All the Sheffield Lab direct to disc recordings produced by Doug Sax are just excellent and among the very best recordings ever made but the music can leave you wanting. Certainly not this one and a few others including the superb Thelma Houston and Pressure Cooker mentioned above.

"The King James Version"
Harry James and his Big Band
Sheffield Labs Direct to Disc 1976
Produced by Doug Sax and Lincoln Mayorka
Thomas Dolby - Aliens Ate My Buick
Frank Zappa - One Size Fits All
Talk Talk - Colour of Spring
Loudon Wainwright lll - Love Songs

Er...I broke the rules. Sorry .

I’ve got over 600 vinyl albums (and 800 CDs/SACDs) and there are quite a few I think are stunning, but my favorite is:

William Russo, Street Music, Op. 65, A Blues Concerto
San Francisco Symphony Orchestra, Corky Siegel/Harmonica, Russo/Piano
Deutsche Grammophon 1977 - 2530 788

Side B is Gershwin’s - An American in Paris which is almost as good as Side A.

The vinyl pressing itself is dead silent. Dynamics are full and non-compressed.
It is impossible for me to pick one best record but I am going to go with one that I have enjoyed consistently for the longest period of time, both musically and sonically. I bought the disc new when it was released in 1979.

Rickie Lee Jones' self-titled album, Australian pressing


I agree; Very good choice. May I suggest the 45rpm MFSL pressing.

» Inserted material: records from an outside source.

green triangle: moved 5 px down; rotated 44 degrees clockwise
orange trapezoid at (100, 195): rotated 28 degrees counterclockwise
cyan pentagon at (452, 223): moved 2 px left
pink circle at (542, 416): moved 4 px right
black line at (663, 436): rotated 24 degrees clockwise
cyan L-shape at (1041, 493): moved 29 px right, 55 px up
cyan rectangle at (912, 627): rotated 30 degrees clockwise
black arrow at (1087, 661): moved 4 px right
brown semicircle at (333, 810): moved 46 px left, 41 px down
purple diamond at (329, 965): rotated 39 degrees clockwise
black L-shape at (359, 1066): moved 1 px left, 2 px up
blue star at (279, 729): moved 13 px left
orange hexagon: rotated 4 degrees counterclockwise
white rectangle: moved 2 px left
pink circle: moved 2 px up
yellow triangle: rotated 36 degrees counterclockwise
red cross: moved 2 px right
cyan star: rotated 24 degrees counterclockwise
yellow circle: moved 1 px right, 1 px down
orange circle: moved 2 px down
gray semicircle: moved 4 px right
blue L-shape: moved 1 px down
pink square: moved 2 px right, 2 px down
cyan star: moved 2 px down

 I am still trying to find out if the AFI Flat is compatible with USA electric and if it will be made available in the future. Still very interested in both flattening and RELAX function .
Muddy Waters Folk Singer. Original release. 
As real an acoustic environment wihh human voices, real musical instruments that I have ever heard in a recording.
To many to name EMI and Decca records also Muddy waters Folk Singer i have Original as well wonderful records. 
The soundtrack to the movie Apocalypse Now is pretty amazing.